• [THE TASK]:
Copy every line from the data below in which the string "that" can be found.

• [GIVEN INFORMATION]:

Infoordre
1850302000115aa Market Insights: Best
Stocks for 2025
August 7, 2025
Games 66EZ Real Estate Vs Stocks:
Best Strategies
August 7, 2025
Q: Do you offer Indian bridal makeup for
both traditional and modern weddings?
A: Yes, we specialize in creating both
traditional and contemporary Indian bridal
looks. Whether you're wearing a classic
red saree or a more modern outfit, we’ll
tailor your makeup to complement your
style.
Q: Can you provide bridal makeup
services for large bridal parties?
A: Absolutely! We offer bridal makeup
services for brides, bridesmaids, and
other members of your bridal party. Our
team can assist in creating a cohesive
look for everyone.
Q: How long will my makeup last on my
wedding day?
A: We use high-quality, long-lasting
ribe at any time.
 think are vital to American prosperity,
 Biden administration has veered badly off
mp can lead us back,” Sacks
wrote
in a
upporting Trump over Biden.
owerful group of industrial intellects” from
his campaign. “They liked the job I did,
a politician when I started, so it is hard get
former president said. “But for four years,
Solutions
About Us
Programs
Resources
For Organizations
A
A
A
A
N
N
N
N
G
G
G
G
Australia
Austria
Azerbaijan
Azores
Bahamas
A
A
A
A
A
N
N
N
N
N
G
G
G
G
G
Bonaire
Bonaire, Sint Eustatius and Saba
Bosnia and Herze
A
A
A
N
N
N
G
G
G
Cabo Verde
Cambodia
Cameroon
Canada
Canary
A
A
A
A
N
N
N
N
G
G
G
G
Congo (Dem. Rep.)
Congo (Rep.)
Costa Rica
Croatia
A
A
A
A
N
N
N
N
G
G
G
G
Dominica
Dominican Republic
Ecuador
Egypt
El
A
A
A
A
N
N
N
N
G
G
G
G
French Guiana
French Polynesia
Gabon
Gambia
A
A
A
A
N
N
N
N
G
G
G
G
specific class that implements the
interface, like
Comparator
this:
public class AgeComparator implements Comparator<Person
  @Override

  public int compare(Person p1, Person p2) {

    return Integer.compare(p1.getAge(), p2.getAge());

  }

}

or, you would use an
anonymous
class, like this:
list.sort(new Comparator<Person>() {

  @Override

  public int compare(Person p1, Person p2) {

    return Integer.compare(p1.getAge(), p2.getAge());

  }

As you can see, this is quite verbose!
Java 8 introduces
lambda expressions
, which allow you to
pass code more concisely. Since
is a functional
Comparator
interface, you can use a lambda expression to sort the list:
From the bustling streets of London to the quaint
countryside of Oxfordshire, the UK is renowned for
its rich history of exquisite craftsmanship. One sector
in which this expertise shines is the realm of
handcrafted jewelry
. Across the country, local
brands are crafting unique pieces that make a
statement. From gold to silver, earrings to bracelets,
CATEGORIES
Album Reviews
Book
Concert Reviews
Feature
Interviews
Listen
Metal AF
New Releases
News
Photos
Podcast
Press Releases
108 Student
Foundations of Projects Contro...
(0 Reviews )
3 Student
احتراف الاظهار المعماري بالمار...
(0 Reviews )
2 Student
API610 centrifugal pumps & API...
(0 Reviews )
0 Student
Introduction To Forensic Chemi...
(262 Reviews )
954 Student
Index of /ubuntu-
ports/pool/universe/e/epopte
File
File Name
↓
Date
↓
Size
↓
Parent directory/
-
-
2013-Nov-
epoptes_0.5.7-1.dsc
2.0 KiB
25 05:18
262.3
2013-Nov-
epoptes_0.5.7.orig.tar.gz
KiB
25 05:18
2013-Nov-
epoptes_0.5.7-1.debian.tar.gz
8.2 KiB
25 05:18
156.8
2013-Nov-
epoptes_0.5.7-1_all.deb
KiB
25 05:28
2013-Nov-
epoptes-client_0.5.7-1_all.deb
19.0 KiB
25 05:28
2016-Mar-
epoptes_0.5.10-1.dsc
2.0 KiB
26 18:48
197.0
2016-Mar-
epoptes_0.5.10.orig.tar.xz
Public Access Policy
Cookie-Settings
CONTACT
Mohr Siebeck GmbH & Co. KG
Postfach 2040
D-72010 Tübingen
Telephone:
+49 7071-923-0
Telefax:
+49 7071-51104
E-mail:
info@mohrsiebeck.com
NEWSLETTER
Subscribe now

• [EXERCISE ANSWER]:
specific class that implements the
brands are crafting unique pieces that make a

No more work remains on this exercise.